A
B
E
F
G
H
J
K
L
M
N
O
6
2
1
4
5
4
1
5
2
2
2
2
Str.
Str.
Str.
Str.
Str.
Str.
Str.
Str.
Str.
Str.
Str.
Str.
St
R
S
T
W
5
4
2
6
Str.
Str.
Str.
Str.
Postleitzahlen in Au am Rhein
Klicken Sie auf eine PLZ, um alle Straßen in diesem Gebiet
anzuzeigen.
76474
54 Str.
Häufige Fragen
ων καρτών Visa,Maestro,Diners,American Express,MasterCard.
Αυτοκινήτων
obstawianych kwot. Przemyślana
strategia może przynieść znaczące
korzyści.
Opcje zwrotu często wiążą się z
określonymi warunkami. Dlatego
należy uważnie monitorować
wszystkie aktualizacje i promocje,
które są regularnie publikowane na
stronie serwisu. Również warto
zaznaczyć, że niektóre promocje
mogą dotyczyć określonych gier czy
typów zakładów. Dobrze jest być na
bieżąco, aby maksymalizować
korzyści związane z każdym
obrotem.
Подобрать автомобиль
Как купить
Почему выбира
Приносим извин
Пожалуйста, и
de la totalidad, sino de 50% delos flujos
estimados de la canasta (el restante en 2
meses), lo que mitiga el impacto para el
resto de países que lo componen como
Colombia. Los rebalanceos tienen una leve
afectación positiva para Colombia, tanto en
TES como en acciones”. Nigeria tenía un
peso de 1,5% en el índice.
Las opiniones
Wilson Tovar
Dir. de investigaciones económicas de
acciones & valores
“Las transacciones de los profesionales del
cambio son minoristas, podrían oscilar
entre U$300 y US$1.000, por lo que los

........

Your answer must be every line from the listing above that holds the string "Colombia".

Colombia. Los rebalanceos tienen una leve
afectación positiva para Colombia, tanto en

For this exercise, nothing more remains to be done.